Consolidate into one object
Now, we join the two data sets on the SampleID
column:
full_join(man_tbl,
spp_tbl,
by="SampleID")
## # A tibble: 24 x 48
## SampleID PastureName BurnSeason BareSoil Callvulg Empenigr Rhodtome Vaccmyrt
## <chr> <chr> <chr> <dbl> <dbl> <dbl> <dbl> <dbl>
## 1 1.1.1 North Spring 43.2 0.55 11.1 0 0
## 2 1.1.2 North Spring 29.5 24.1 1.9 0.07 0.22
## 3 1.1.3 North Spring 18.7 0 5.3 0 0
## 4 1.1.4 North Spring 8.47 0 0.13 0 0
## 5 1.1.5 North Spring 5.43 0.3 5.75 0 0
## 6 1.1.6 North Spring 3.63 0.03 3.65 0 0
## 7 1.1.7 North Spring 21.4 3.4 0.63 0 0
## 8 1.1.8 North Spring 6.40 2.37 0.67 0 0
## 9 1.3.1 North Fall 0.0367 0.05 9.3 0 0
## 10 1.3.2 North Fall 5.66 0 3.47 0 0.25
## # … with 14 more rows, and 40 more variables: Vaccviti <dbl>, Pinusylv <dbl>,
## # Descflex <dbl>, Betupube <dbl>, Vacculig <dbl>, Diphcomp <dbl>,
## # Dicrsp <dbl>, Dicrfusc <dbl>, Dicrpoly <dbl>, Hylosple <dbl>,
## # Pleuschr <dbl>, Polypili <dbl>, Polyjuni <dbl>, Polycomm <dbl>,
## # Pohlnuta <dbl>, Ptilcili <dbl>, Barbhatc <dbl>, Cladarbu <dbl>,
## # Cladrang <dbl>, Cladstel <dbl>, Cladunci <dbl>, Cladcocc <dbl>,
## # Cladcorn <dbl>, Cladgrac <dbl>, Cladfimb <dbl>, Cladcris <dbl>,
## # Cladchlo <dbl>, Cladbotr <dbl>, Cladamau <dbl>, Cladsp <dbl>,
## # Cetreric <dbl>, Cetrisla <dbl>, Flavniva <dbl>, Nepharct <dbl>,
## # Stersp <dbl>, Peltapht <dbl>, Icmaeric <dbl>, Cladcerv <dbl>,
## # Claddefo <dbl>, Cladphyl <dbl>
Now that the data are in the same format, fit to the same number of observations per sample point, and combined, we can easily plot a variable from one sheet in the original Excel file by data from another sheet:
full_join(man_tbl,
spp_tbl,
"SampleID") %>%
mutate(GroundCover = 100 - BareSoil) %>%
filter(BurnSeason != "Fall") %>%
ggplot(aes(x = GroundCover,
y = Empenigr)) +
theme_bw(16) +
geom_smooth(method = "lm", se = F) +
geom_point(size=3) +
facet_wrap(~BurnSeason,
scales = "free_x") +
labs(x = "Soil coverage (%)",
y = "Empetrum nigrum",
title = "E. nigrum abundance by ground cover & burn season")
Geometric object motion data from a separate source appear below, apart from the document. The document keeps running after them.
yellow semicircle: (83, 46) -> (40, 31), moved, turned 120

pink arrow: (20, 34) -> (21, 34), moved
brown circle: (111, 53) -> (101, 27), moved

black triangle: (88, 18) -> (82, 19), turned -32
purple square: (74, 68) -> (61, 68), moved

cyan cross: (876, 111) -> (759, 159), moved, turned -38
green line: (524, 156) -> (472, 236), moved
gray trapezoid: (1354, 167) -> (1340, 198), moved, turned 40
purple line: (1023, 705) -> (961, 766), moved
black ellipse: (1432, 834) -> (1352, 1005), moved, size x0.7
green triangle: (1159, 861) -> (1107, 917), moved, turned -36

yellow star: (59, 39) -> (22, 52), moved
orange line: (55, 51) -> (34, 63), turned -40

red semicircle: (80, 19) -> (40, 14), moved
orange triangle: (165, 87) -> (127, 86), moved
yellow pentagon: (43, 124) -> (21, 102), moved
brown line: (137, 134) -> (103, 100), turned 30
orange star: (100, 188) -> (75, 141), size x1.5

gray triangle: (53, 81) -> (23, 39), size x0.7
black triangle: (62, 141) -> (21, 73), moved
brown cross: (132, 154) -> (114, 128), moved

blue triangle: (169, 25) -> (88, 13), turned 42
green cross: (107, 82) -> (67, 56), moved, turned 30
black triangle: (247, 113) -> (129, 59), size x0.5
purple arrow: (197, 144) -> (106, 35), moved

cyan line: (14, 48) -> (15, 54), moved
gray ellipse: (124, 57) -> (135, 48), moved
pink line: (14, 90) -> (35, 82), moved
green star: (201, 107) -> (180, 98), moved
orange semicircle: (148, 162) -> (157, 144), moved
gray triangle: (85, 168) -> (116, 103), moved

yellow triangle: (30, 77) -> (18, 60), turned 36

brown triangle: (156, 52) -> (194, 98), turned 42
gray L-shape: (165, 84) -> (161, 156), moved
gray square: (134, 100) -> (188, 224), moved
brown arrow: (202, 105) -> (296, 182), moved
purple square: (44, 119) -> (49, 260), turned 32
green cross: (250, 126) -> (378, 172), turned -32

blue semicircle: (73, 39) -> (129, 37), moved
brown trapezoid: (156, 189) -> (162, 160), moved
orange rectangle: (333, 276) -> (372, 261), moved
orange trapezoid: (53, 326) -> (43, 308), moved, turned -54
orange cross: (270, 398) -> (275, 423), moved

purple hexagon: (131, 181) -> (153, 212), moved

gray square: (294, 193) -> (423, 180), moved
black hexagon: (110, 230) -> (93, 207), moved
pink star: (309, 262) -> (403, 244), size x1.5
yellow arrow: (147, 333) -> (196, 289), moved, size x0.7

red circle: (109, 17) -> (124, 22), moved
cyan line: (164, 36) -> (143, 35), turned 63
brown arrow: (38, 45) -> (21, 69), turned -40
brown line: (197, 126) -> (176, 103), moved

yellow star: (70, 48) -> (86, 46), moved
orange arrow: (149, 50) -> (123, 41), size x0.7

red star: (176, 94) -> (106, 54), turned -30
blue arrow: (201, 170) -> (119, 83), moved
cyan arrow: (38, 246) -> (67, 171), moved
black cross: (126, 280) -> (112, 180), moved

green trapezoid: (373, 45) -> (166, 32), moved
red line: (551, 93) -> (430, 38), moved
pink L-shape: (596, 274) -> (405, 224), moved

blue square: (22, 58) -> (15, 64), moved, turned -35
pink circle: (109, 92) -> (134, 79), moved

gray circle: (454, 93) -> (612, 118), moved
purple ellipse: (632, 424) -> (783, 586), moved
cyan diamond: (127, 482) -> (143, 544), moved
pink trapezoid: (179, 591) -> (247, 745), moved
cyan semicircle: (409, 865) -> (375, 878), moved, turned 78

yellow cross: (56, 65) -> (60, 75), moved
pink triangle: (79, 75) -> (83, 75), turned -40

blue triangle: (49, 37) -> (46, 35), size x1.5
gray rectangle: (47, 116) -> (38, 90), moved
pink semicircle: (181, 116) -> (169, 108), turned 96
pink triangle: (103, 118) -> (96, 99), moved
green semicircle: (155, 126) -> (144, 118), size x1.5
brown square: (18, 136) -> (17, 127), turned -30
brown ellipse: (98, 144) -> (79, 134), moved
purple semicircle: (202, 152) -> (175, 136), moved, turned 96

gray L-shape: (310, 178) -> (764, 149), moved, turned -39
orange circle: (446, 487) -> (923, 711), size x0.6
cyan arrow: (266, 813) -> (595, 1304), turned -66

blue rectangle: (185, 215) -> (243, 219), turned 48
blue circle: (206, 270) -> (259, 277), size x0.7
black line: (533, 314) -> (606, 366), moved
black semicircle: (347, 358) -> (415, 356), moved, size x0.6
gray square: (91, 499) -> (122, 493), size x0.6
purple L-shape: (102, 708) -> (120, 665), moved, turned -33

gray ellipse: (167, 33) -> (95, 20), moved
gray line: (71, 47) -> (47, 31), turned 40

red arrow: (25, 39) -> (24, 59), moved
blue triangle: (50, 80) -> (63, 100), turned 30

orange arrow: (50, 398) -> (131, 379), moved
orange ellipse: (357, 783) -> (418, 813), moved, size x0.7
Pay close attention to that chunk. It includes several shortcuts facilitated by tidyverse:
- Note how the
join
can pour right into a pipe and down into a call toggplot()
. - Notice also how we use
mutate()
to make the bare soil more intuitive. For example, we might be more interested in how ground cover affects a species and simply use bare ground exposure as a proxy for ground cover, in which case we’d be more interested in plotting the inverse of the data at hand.